Quand il tient la plume, Bernard déclare son projet d’écrire un journal dans lequel la sincérité soit le premier trait91. Il projette son écriture pour lui-même sans avoir l’intention que son journal soit destiné à un autre92. Ses notes sont centrées sur sa personne et sur l’aspect privé de sa vie avec Éva. Même s’il évoque des circonstances qui mettent en cause autrui, même s’il s’anime à propos de la rencontre d’une autre personne ou d’une conversation, ce ne sont pas les événements en eux-mêmes qui intéressent Bernard, mais « seulement leur résonance, ou encore leur réfraction dans sa conscience »93. Ni Étienne, ni sa nouvelle maison, ni l’offre de Roussi n’ont pour lui d’existence propre : « L’objet n’a pas de réalité en tant que tel. Il n’est qu’une occasion qui éveille le sujet à la vie. »94 Son journal est un compte rendu de soi à soi, ce qui explique son caractère intime, réservé, voire secret. Mais ce caractère disparaît lorsque Éva lit le cahier95 et, ensuite, quand Bernard décide de le publier.

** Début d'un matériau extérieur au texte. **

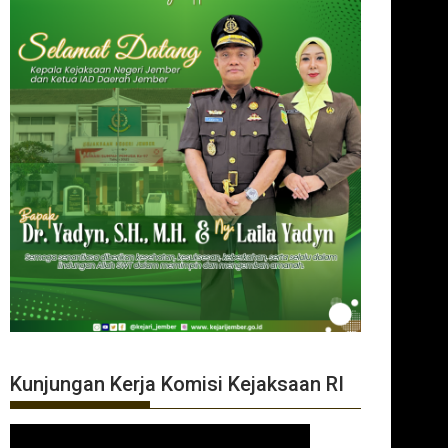
Kunjungan Kerja Komisi Kejaksaan RI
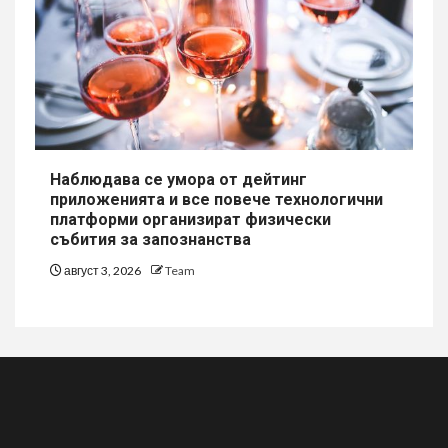
Наблюдава се умора от дейтинг
приложенията и все повече технологични
платформи организират физически
събития за запознанства
август 3, 2026
Team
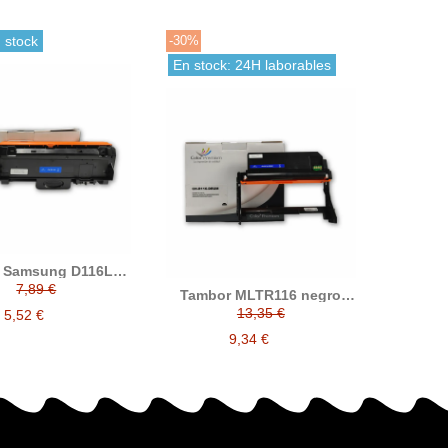
 stock
-30%
En stock: 24H laborables
r Samsung D116L
ro compatible
7,89 €
Tambor MLTR116 negro
laza a MLT-D116L
compatible con Samsung
13,35 €
5,52 €
MLT-R116/SEE
9,34 €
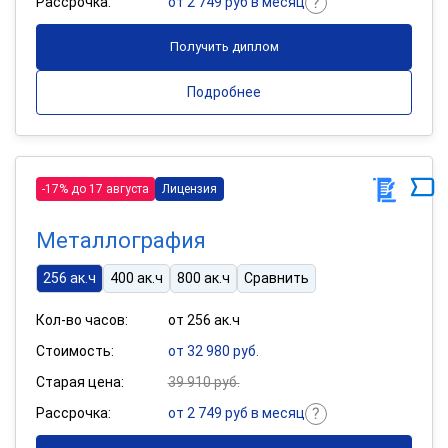
Рассрочка:
от 2 749 руб в месяц
Получить диплом
Подробнее
-17% до 17 августа
Лицензия
Металлография
256 ак.ч
400 ак.ч
800 ак.ч
Сравнить
Кол-во часов:
от 256 ак.ч
Стоимость:
от 32 980 руб.
Старая цена:
39 910 руб.
Рассрочка:
от 2 749 руб в месяц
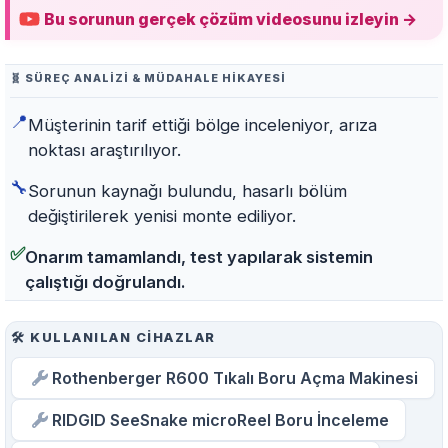
Bu sorunun gerçek çözüm videosunu izleyin →
🧬 SÜREÇ ANALIZI & MÜDAHALE HIKAYESI
📍
Müşterinin tarif ettiği bölge inceleniyor, arıza
noktası araştırılıyor.
🔧
Sorunun kaynağı bulundu, hasarlı bölüm
değiştirilerek yenisi monte ediliyor.
✅
Onarım tamamlandı, test yapılarak sistemin
çalıştığı doğrulandı.
🛠️ KULLANILAN CIHAZLAR
Rothenberger R600 Tıkalı Boru Açma Makinesi
RIDGID SeeSnake microReel Boru İnceleme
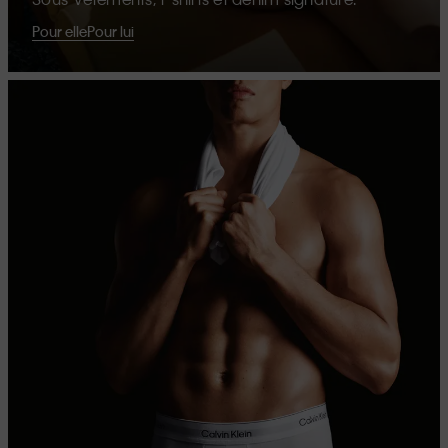
Pour elle
Pour lui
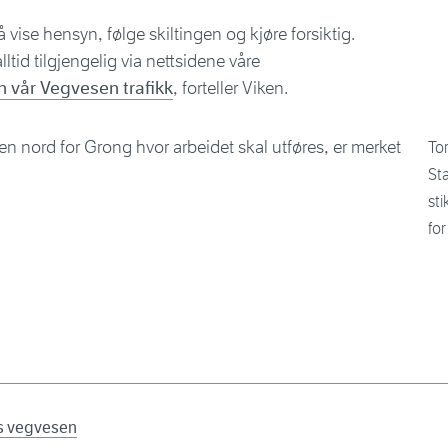
l å vise hensyn, følge skiltingen og kjøre forsiktig.
ltid tilgjengelig via nettsidene våre
 vår Vegvesen trafikk
, forteller Viken.
Tor
Sta
st
fo
ns vegvesen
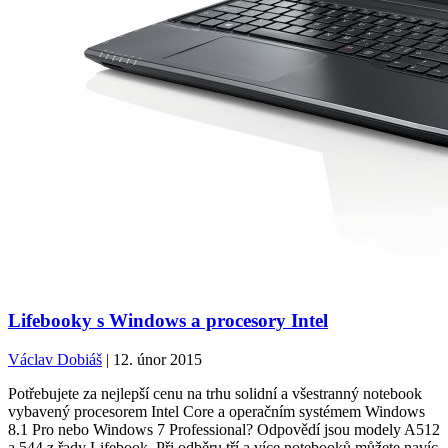
Lifebooky s Windows a procesory Intel
Václav Dobiáš
| 12. únor 2015
Potřebujete za nejlepší cenu na trhu solidní a všestranný notebook
vybavený procesorem Intel Core a operačním systémem Windows
8.1 Pro nebo Windows 7 Professional? Odpovědí jsou modely A512
a 544 z řady Lifebook. Při odběru tří a více notebooků můžete navíc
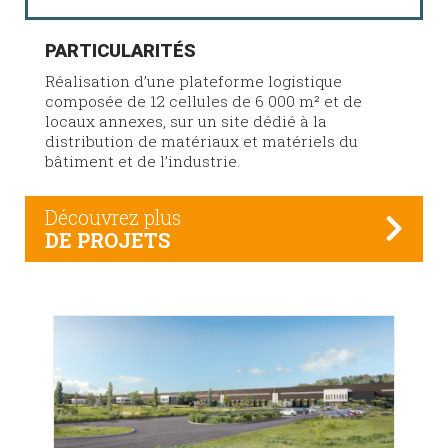
PARTICULARITÉS
Réalisation d’une plateforme logistique
composée de 12 cellules de 6 000 m² et de
locaux annexes, sur un site dédié à la
distribution de matériaux et matériels du
bâtiment et de l’industrie.
Découvrez plus
DE PROJETS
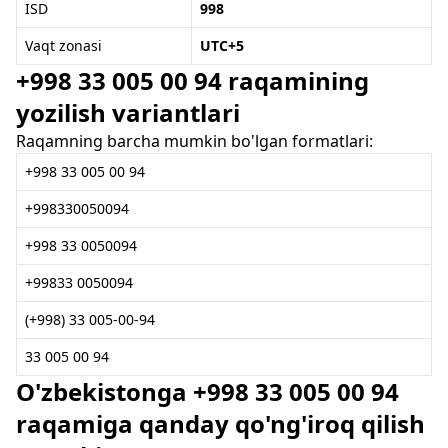
ISD
998
Vaqt zonasi
UTC+5
+998 33 005 00 94 raqamining
yozilish variantlari
Raqamning barcha mumkin bo'lgan formatlari:
+998 33 005 00 94
+998330050094
+998 33 0050094
+99833 0050094
(+998) 33 005-00-94
33 005 00 94
O'zbekistonga +998 33 005 00 94
raqamiga qanday qo'ng'iroq qilish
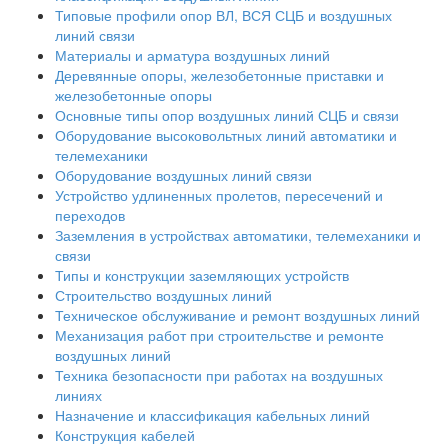
Типовые профили опор ВЛ, ВСЯ СЦБ и воздушных
линий связи
Материалы и арматура воздушных линий
Деревянные опоры, железобетонные приставки и
железобетонные опоры
Основные типы опор воздушных линий СЦБ и связи
Оборудование высоковольтных линий автоматики и
телемеханики
Оборудование воздушных линий связи
Устройство удлиненных пролетов, пересечений и
переходов
Заземления в устройствах автоматики, телемеханики и
связи
Типы и конструкции заземляющих устройств
Строительство воздушных линий
Техническое обслуживание и ремонт воздушных линий
Механизация работ при строительстве и ремонте
воздушных линий
Техника безопасности при работах на воздушных
линиях
Назначение и классификация кабельных линий
Конструкция кабелей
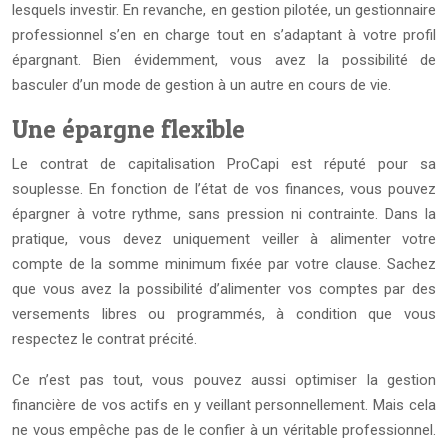
lesquels investir. En revanche, en gestion pilotée, un gestionnaire
professionnel s’en en charge tout en s’adaptant à votre profil
épargnant. Bien évidemment, vous avez la possibilité de
basculer d’un mode de gestion à un autre en cours de vie.
Une épargne flexible
Le contrat de capitalisation ProCapi est réputé pour sa
souplesse. En fonction de l’état de vos finances, vous pouvez
épargner à votre rythme, sans pression ni contrainte. Dans la
pratique, vous devez uniquement veiller à alimenter votre
compte de la somme minimum fixée par votre clause. Sachez
que vous avez la possibilité d’alimenter vos comptes par des
versements libres ou programmés, à condition que vous
respectez le contrat précité.
Ce n’est pas tout, vous pouvez aussi optimiser la gestion
financière de vos actifs en y veillant personnellement. Mais cela
ne vous empêche pas de le confier à un véritable professionnel.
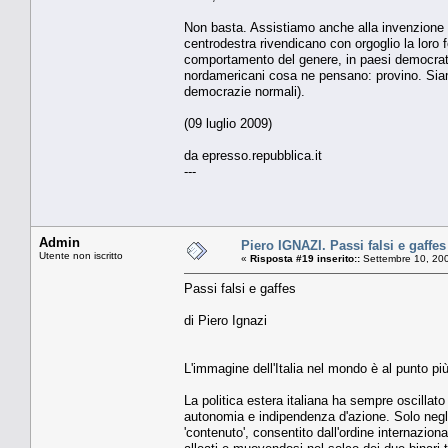
Non basta. Assistiamo anche alla invenzione di
centrodestra rivendicano con orgoglio la loro 
comportamento del genere, in paesi democratic
nordamericani cosa ne pensano: provino. Siamo o
democrazie normali).
(09 luglio 2009)
da epresso.repubblica.it
---
Admin
Piero IGNAZI. Passi falsi e gaffes
Utente non iscritto
«
Risposta #19 inserito::
Settembre 10, 200
Passi falsi e gaffes
di Piero Ignazi
L'immagine dell'Italia nel mondo è al punto pi
La politica estera italiana ha sempre oscillato t
autonomia e indipendenza d'azione. Solo negl
'contenuto', consentito dall'ordine internazio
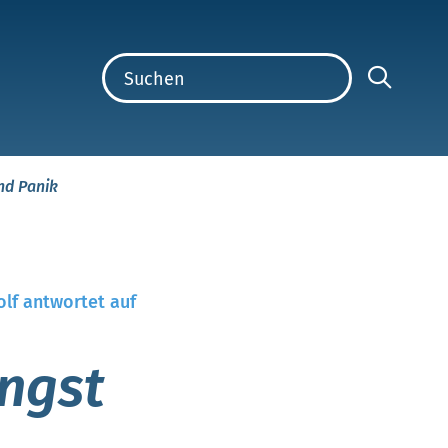
nd Panik
olf antwortet auf
ngst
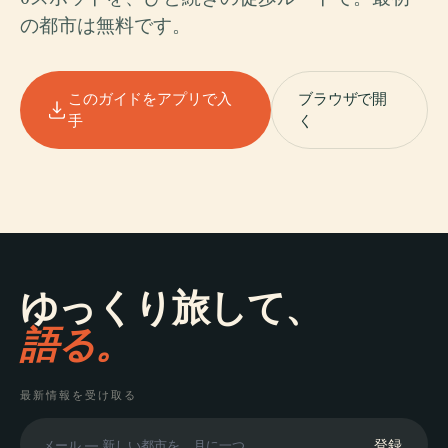
の都市は無料です。
このガイドをアプリで入
ブラウザで開
手
く
ゆっくり旅して、
語る。
最新情報を受け取る
登録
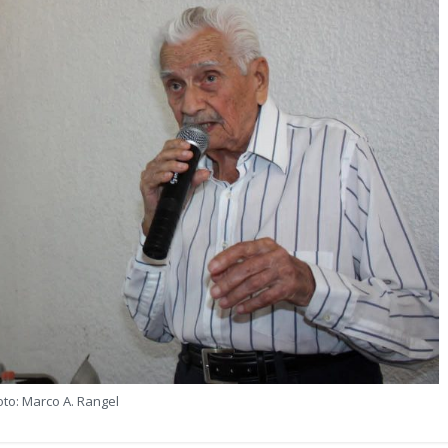
oto: Marco A. Rangel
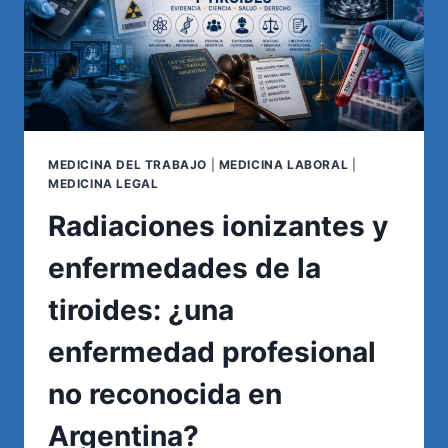
MEDICINA DEL TRABAJO
|
MEDICINA LABORAL
|
MEDICINA LEGAL
Radiaciones ionizantes y
enfermedades de la
tiroides: ¿una
enfermedad profesional
no reconocida en
Argentina?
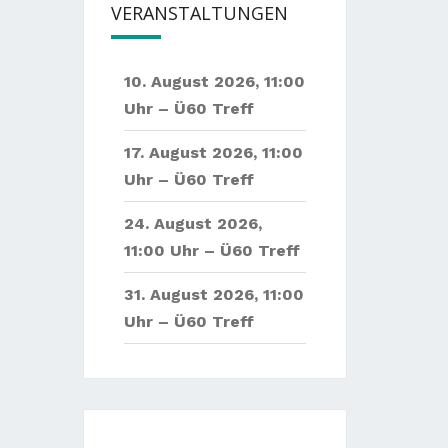
VERANSTALTUNGEN
10. August 2026
,
11:00
Uhr –
Ü60 Treff
17. August 2026
,
11:00
Uhr –
Ü60 Treff
24. August 2026
,
11:00 Uhr –
Ü60 Treff
31. August 2026
,
11:00
Uhr –
Ü60 Treff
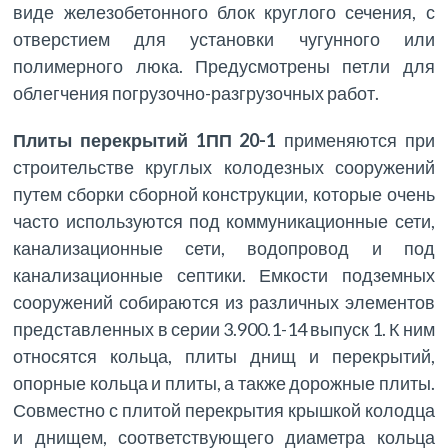
виде железобетонного блок круглого сечения, с
отверстием для установки чугунного или
полимерного люка. Предусмотрены петли для
облегчения погрузочно-разгрузочных работ.
Плиты перекрытий 1ПП 20-1
применяются при
строительстве круглых колодезных сооружений
путем сборки сборной конструкции, которые очень
часто используются под коммуникационные сети,
канализационные сети, водопровод и под
канализационные септики. Емкости подземных
сооружений собираются из различных элементов
представленных в серии 3.900.1-14 выпуск 1. К ним
относятся кольца, плиты днищ и перекрытий,
опорные кольца и плиты, а также дорожные плиты.
Совместно с плитой перекрытия крышкой колодца
и днищем, соответствующего диаметра кольца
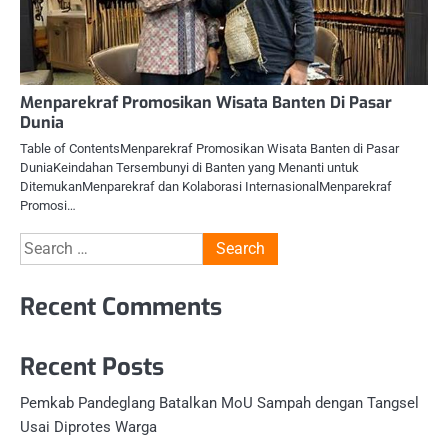
Menparekraf Promosikan Wisata Banten Di Pasar
Dunia
Table of ContentsMenparekraf Promosikan Wisata Banten di Pasar
DuniaKeindahan Tersembunyi di Banten yang Menanti untuk
DitemukanMenparekraf dan Kolaborasi InternasionalMenparekraf
Promosi…
Search
for:
Recent Comments
Recent Posts
Pemkab Pandeglang Batalkan MoU Sampah dengan Tangsel
Usai Diprotes Warga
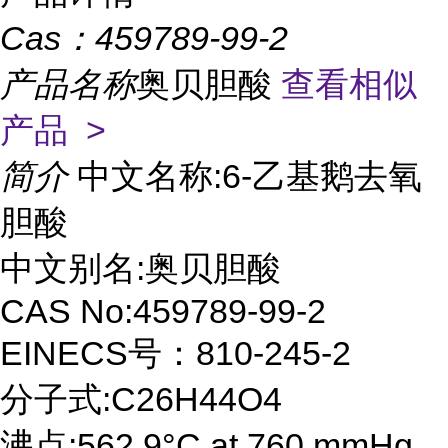
Cas：
459789-99-2
产品名称
奥贝胆酸
查看相似
产品 >
简介
中文名称:6-乙基鹅去氧
胆酸
中文别名:奥贝胆酸
CAS No:459789-99-2
EINECS号：810-245-2
分子式:C26H44O4
沸点:562.9°C at 760 mmHg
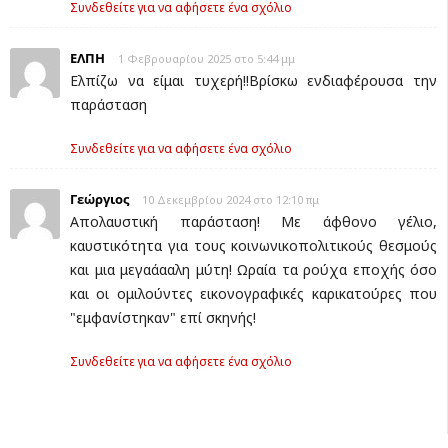
Συνδεθείτε για να αφήσετε ένα σχόλιο
ΕΛΠΗ
1 Φεβρουαρίου 2025 στο 5:44 μμ
Ελπίζω να είμαι τυχερή!!Βρίσκω ενδιαφέρουσα την
παράσταση
Συνδεθείτε για να αφήσετε ένα σχόλιο
Γεώργιος
10 Δεκεμβρίου 2024 στο 12:10 πμ
Απολαυστική παράσταση! Με άφθονο γέλιο,
καυστικότητα για τους κοινωνικοπολιτικούς θεσμούς
και μια μεγαάααλη μύτη! Ωραία τα ρούχα εποχής όσο
και οι ομιλούντες εικονογραφικές καρικατούρες που
"εμφανίστηκαν" επί σκηνής!
Συνδεθείτε για να αφήσετε ένα σχόλιο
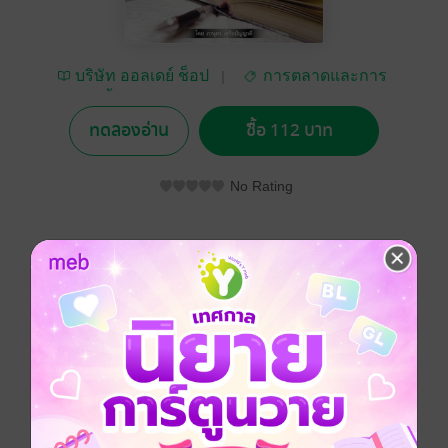
บริษัท ออลเดย์ ช็อป
การตลาดและการ
ปิ้ง จำกัด
บัญชี
ทดลองอ่าน
ซื้อ 112 บาท
No Rating
อยากได้
ซื้อเป็นของขวัญ
ติดตาม
แชร์
พบกับสุดยอดกุลยุทธ์ของมหาเศรษฐีระดับโลก นักธุรกิจชั้น
นำ นักขายขั้นเทพ ที่จะทำให้สินค้าและการบริการขายดี
แบบถล่มทลาย ด้วยการพลิกวิธีคิด วิธีขาย นอกตำรา
ดูหนังสือเรื่องอื่นๆ ของเรา ได้ที่ www.pailinbooknet.com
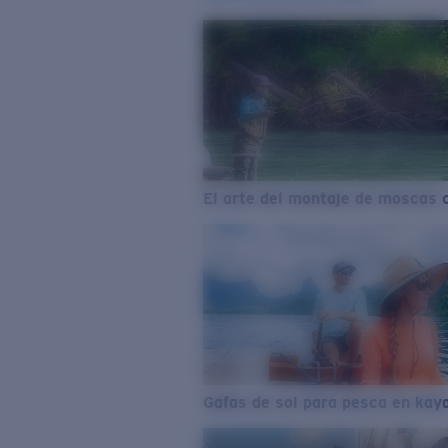
El arte del montaje de moscas 
Gafas de sol para pesca en kay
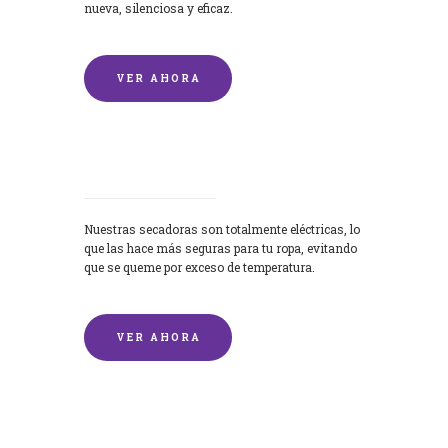
nueva, silenciosa y eficaz.
VER AHORA
Secadoras
Nuestras secadoras son totalmente eléctricas, lo
que las hace más seguras para tu ropa, evitando
que se queme por exceso de temperatura.
VER AHORA
Lavado de mantas y edredones por
encargo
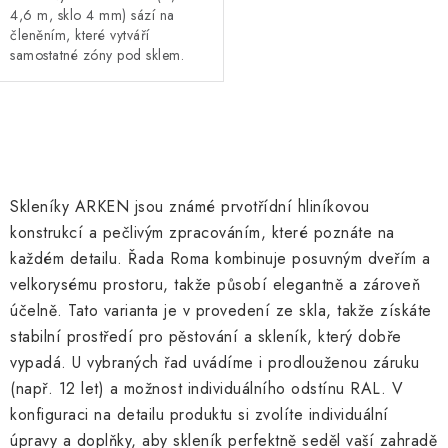
4,6 m, sklo 4 mm) sází na
členěním, které vytváří
samostatné zóny pod sklem.
prémiové provedení, posuvné
dveře výška 185 cm a
individuální barvu RAL.
O
v
l
Skleníky ARKEN jsou známé prvotřídní hliníkovou
á
konstrukcí a pečlivým zpracováním, které poznáte na
d
každém detailu.
Řada Roma kombinuje posuvným dveřím a
a
velkorysému prostoru, takže působí elegantně a zároveň
c
účelně. Tato varianta je v provedení ze skla, takže získáte
í
stabilní prostředí pro pěstování a skleník, který dobře
p
vypadá.
U vybraných řad uvádíme i prodlouženou záruku
r
(např. 12 let) a možnost individuálního odstínu RAL. V
v
konfiguraci na detailu produktu si zvolíte individuální
k
úpravy a doplňky, aby skleník perfektně seděl vaší zahradě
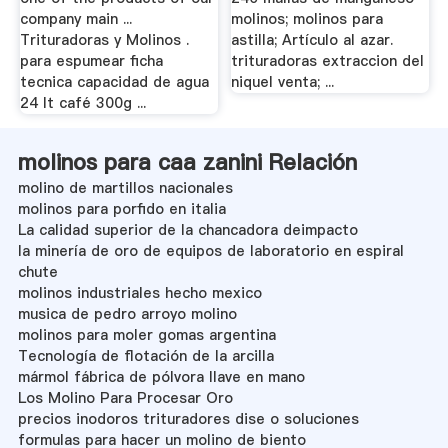
company main ...
molinos; molinos para
Trituradoras y Molinos .
astilla; Artículo al azar.
para espumear ficha
trituradoras extraccion del
tecnica capacidad de agua
niquel venta; ...
24 lt café 300g ...
molinos para caa zanini Relación
molino de martillos nacionales
molinos para porfido en italia
La calidad superior de la chancadora deimpacto
la minería de oro de equipos de laboratorio en espiral
chute
molinos industriales hecho mexico
musica de pedro arroyo molino
molinos para moler gomas argentina
Tecnología de flotación de la arcilla
mármol fábrica de pólvora llave en mano
Los Molino Para Procesar Oro
precios inodoros trituradores dise o soluciones
formulas para hacer un molino de biento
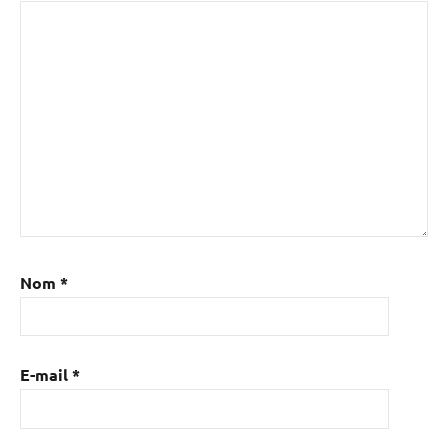
Nom
*
E-mail
*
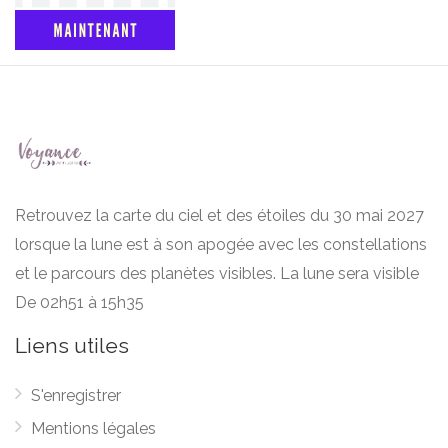
Retrouvez la carte du ciel et des étoiles du 30 mai 2027
lorsque la lune est à son apogée avec les constellations
et le parcours des planètes visibles. La lune sera visible
De 02h51 à 15h35
Liens utiles
S'enregistrer
Mentions légales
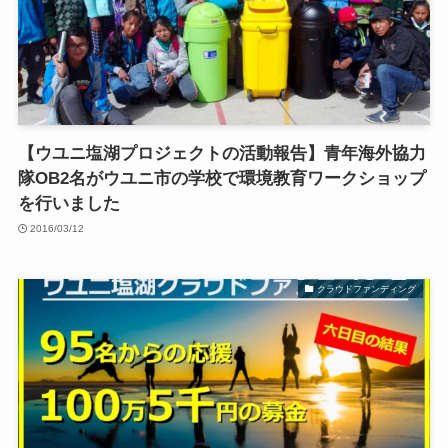
【ウユニ塩湖プロジェクトの活動報告】青年海外協力
隊OB2名がウユニ市の学校で環境教育ワークショップ
を行いました
2016/03/12
クラウドファンディング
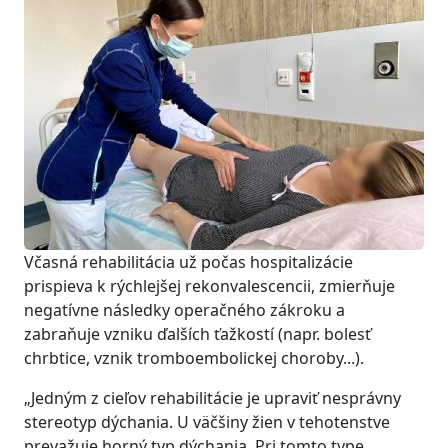
Včasná rehabilitácia už počas hospitalizácie
prispieva k rýchlejšej rekonvalescencii, zmierňuje
negatívne následky operačného zákroku a
zabraňuje vzniku ďalších ťažkostí (napr. bolesť
chrbtice, vznik tromboembolickej choroby...).
„Jedným z cieľov rehabilitácie je upraviť nesprávny
stereotyp dýchania. U väčšiny žien v tehotenstve
prevažuje horný typ dýchania. Pri tomto type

En ajoutant quelques lignes après une interruption de huit mois, Bernard voit sa vie se transformer en récit dans le journal. Ses dernières lignes changent les notes en une histoire à partir du dénouement émouvant qu’il donne : Éva a quitté son mari et elle se remariera. Par ces lignes, les notes du diariste, écrites au cours de son journal, deviennent comme des signes prémonitoires de cet événement. Elles représentent Bernard comme un homme trompé ou qui a voulu être trompé. À plusieurs reprises, les conditions de la vie lui offrent des moments de lucidité sur son aveuglement face à la personnalité de sa femme, mais il s’attache, volontairement, à tout ce qui peut l’aveugler. À la fin l’image qu’il a peinte de sa femme apparaît comme illusoire. Elle n’est qu’une image désirée par lui, à laquelle il tente de conformer la femme qu’il aime. Éva n’a pas changé, tout comme Étienne l’affirme, mais une nuance a échappé à son mari : elle ne l’a jamais aimé96. Bernard est donc "Massicot", l’ami dont Étienne a parlé dans la première partie :
‘« Il (Étienne) m’a dit " Te souviens-tu de Massicot ? " Puis, il ajouta : "Je l’ai revu plusieurs fois, ces jours-ci. Il habite Paris, maintenant. Il est marié et enfoncé dans sa famille ; il n’en reste rien. C’est un homme aveugle et sourd. On ne peut plus lui parler. Il ne voit que son bonheur, cette espèce de bonheur facile que permet toute médiocrité, que le hasard vous octroie et qu’on ramasse dans sa niche […]"Ce dénouement amer ne change rien aux conceptions de Bernard. Il ne l’empêche pas de rechercher le bonheur apporté par l’amour d’une femme. Il décide d’écrire « un roman où il montre le bonheur qu’une femme peut donner à un homme, le seul bonheur qui soit au monde »97. Par ce projet, il éloignera le trait intime de sa prochaine écriture.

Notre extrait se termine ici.